“Pembentukan karakter hanya akan berhasil jika ada komunikasi terbuka antara guru, kepala sekolah, dan orang tua. Anak bukanlah pendengar yang baik, tetapi peniru yang ulung. Kalau bapaknya pegang HP, ibunya pegang HP, pasti anaknya juga begitu. Karena itu, guru dan orang tua harus hadir sebagai teladan yang terkadang menjadi sahabat atau orang tua, kadang juga mengalah,” ungkapnya.
Sadimin juga menambahkan bahwa berbagai praktik baik penerapan G7KAIH telah dilakukan sekolah di Jawa Tengah. “Di SMKN Tengaran ada program PARWALI atau parenting bersama wali murid, kolaborasi dengan pemerintah pusat dan daerah, hingga kerja sama dengan Non-Governmental Organization (NGO). Sekolah tersebut juga menjalin hubungan dengan Dunia Usaha, Dunia Industri, dan Dunia Kerja (DUDIKA) serta melaksanakan program pengabdian masyarakat,” jelasnya.
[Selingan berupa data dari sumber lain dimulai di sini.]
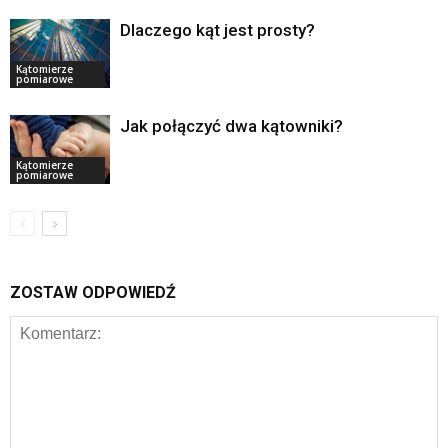
Dlaczego kąt jest prosty?
Kątomierze
pomiarowe
Jak połączyć dwa kątowniki?
Kątomierze
pomiarowe
ZOSTAW ODPOWIEDŹ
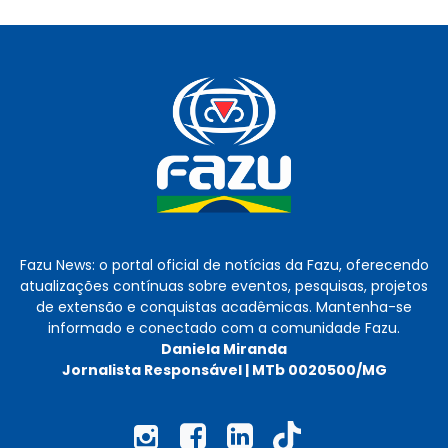
Fazu News: o portal oficial de notícias da Fazu, oferecendo
atualizações contínuas sobre eventos, pesquisas, projetos
de extensão e conquistas acadêmicas. Mantenha-se
informado e conectado com a comunidade Fazu.
Daniela Miranda
Jornalista Responsável | MTb 0020500/MG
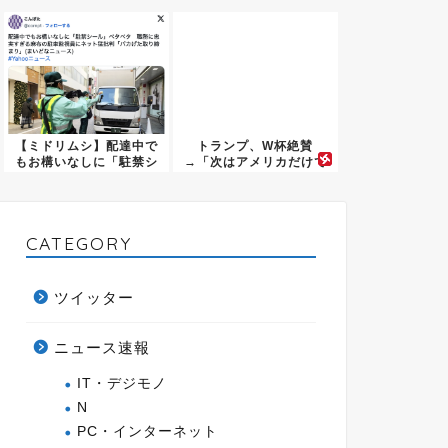
っぱ...
【ミドリムシ】配達中で
トランプ、W杯絶賛
もお構いなしに「駐禁シ
→「次はアメリカだけで
ール」...
やる！」と...
CATEGORY
ツイッター
ニュース速報
IT・デジモノ
N
PC・インターネット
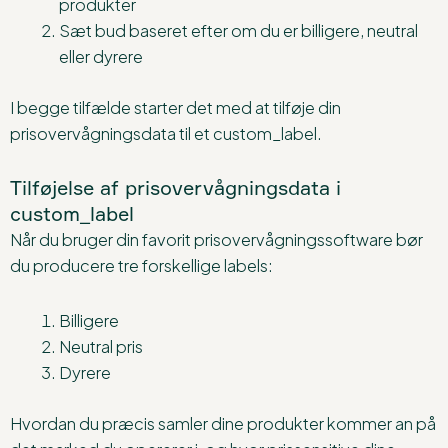
produkter
Sæt bud baseret efter om du er billigere, neutral
eller dyrere
I begge tilfælde starter det med at tilføje din
prisovervågningsdata til et custom_label.
Tilføjelse af prisovervågningsdata i
custom_label
Når du bruger din favorit prisovervågningssoftware bør
du producere tre forskellige labels:
Billigere
Neutral pris
Dyrere
Hvordan du præcis samler dine produkter kommer an på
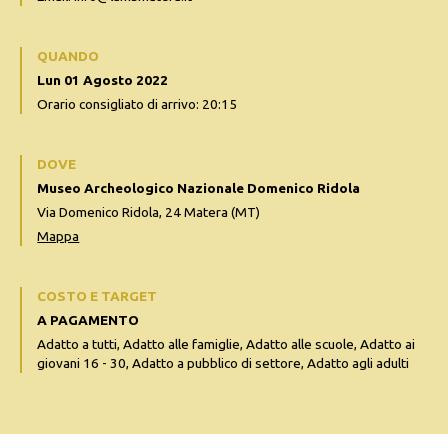
QUANDO
Lun 01 Agosto 2022
Orario consigliato di arrivo: 20:15
DOVE
Museo Archeologico Nazionale Domenico Ridola
Via Domenico Ridola, 24 Matera (MT)
Mappa
COSTO E TARGET
A PAGAMENTO
Adatto a tutti, Adatto alle famiglie, Adatto alle scuole, Adatto ai
giovani 16 - 30, Adatto a pubblico di settore, Adatto agli adulti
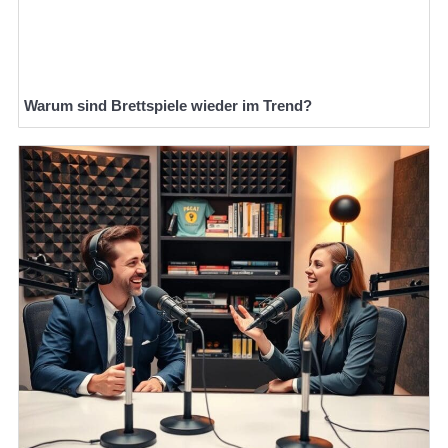
Warum sind Brettspiele wieder im Trend?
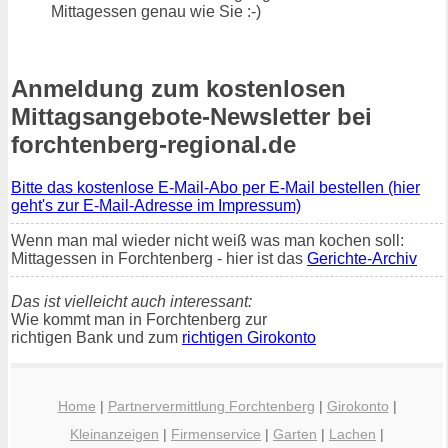
Mittagessen genau wie Sie :-)
Anmeldung zum kostenlosen
Mittagsangebote-Newsletter bei
forchtenberg-regional.de
Bitte das kostenlose E-Mail-Abo per E-Mail bestellen (hier
geht's zur E-Mail-Adresse im Impressum)
Wenn man mal wieder nicht weiß was man kochen soll:
Mittagessen in Forchtenberg - hier ist das
Gerichte-Archiv
Das ist vielleicht auch interessant:
Wie kommt man in Forchtenberg zur
richtigen Bank und zum
richtigen Girokonto
Home
|
Partnervermittlung Forchtenberg
|
Girokonto
|
Kleinanzeigen
|
Firmenservice
|
Garten
|
Lachen
|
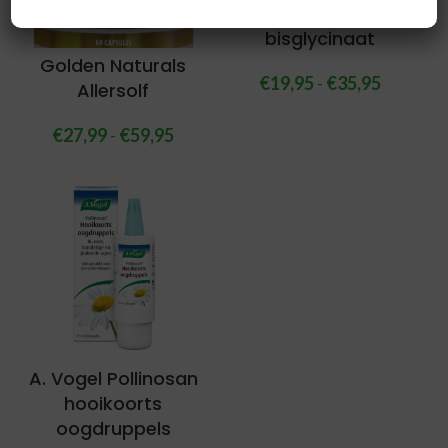
Magnesium
bisglycinaat
Golden Naturals
€
19,95
-
€
35,95
Allersolf
€
27,99
-
€
59,95
A. Vogel Pollinosan
hooikoorts
oogdruppels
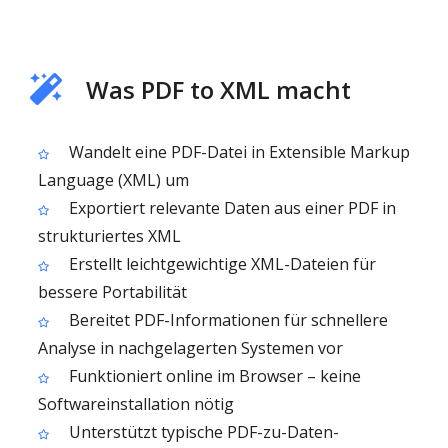
Was PDF to XML macht
Wandelt eine PDF-Datei in Extensible Markup
Language (XML) um
Exportiert relevante Daten aus einer PDF in
strukturiertes XML
Erstellt leichtgewichtige XML-Dateien für
bessere Portabilität
Bereitet PDF-Informationen für schnellere
Analyse in nachgelagerten Systemen vor
Funktioniert online im Browser – keine
Softwareinstallation nötig
Unterstützt typische PDF-zu-Daten-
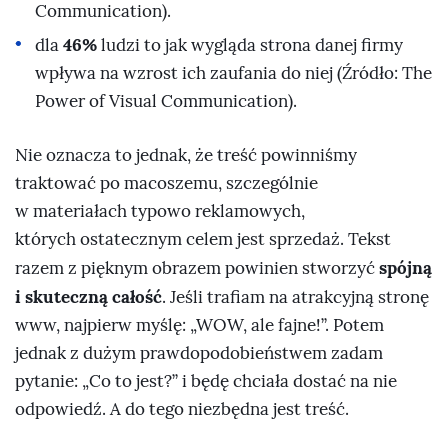
Communication).
46%
dla
ludzi to jak wygląda strona danej firmy
wpływa na wzrost ich zaufania do niej (Źródło: The
Power of Visual Communication).
Nie oznacza to jednak, że treść powinniśmy
traktować po macoszemu, szczególnie
w materiałach typowo reklamowych,
których ostatecznym celem jest sprzedaż. Tekst
spójną
razem z pięknym obrazem powinien stworzyć
i skuteczną całość
. Jeśli trafiam na atrakcyjną stronę
www, najpierw myślę:
WOW, ale fajne!
. Potem
jednak z dużym prawdopodobieństwem zadam
pytanie:
Co to jest?
i będę chciała dostać na nie
odpowiedź. A do tego niezbędna jest treść.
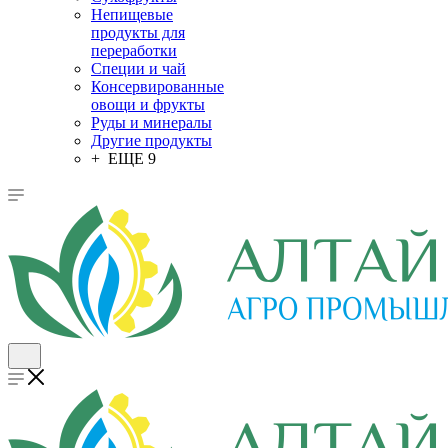
Непищевые
продукты для
переработки
Специи и чай
Консервированные
овощи и фрукты
Руды и минералы
Другие продукты
+ ЕЩЕ 9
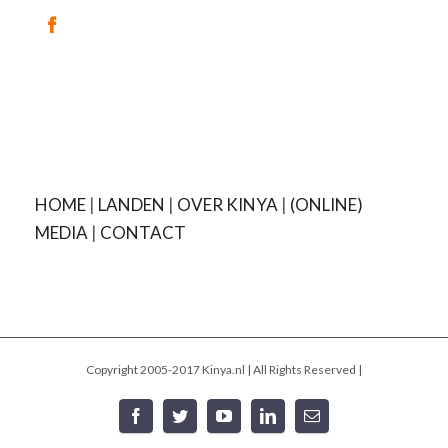
HOME
|
LANDEN
|
OVER KINYA
|
(ONLINE)
MEDIA
|
CONTACT
Copyright 2005-2017 Kinya.nl | All Rights Reserved |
Sekolah tersebut juga memiliki program khusus untuk guru dan tenaga pendidik melalui SODIGAWAI, yaitu sosialisasi disiplin pegawai sekaligus penguatan soft skill guru dan wali kelas. “Sementara untuk anak-anak, ada penanaman karakter melalui Duta Anti Tawuran, pembentukan Agen Perubahan Pelajar Pancasila, dan Duta Sekolah Berintegritas. Sekolah pun melibatkan pihak lain dalam program Koramil Goes to School, Police Goes to School, Puskesmas Goes to School, hingga Orang Tua Mengajar,” tambahnya.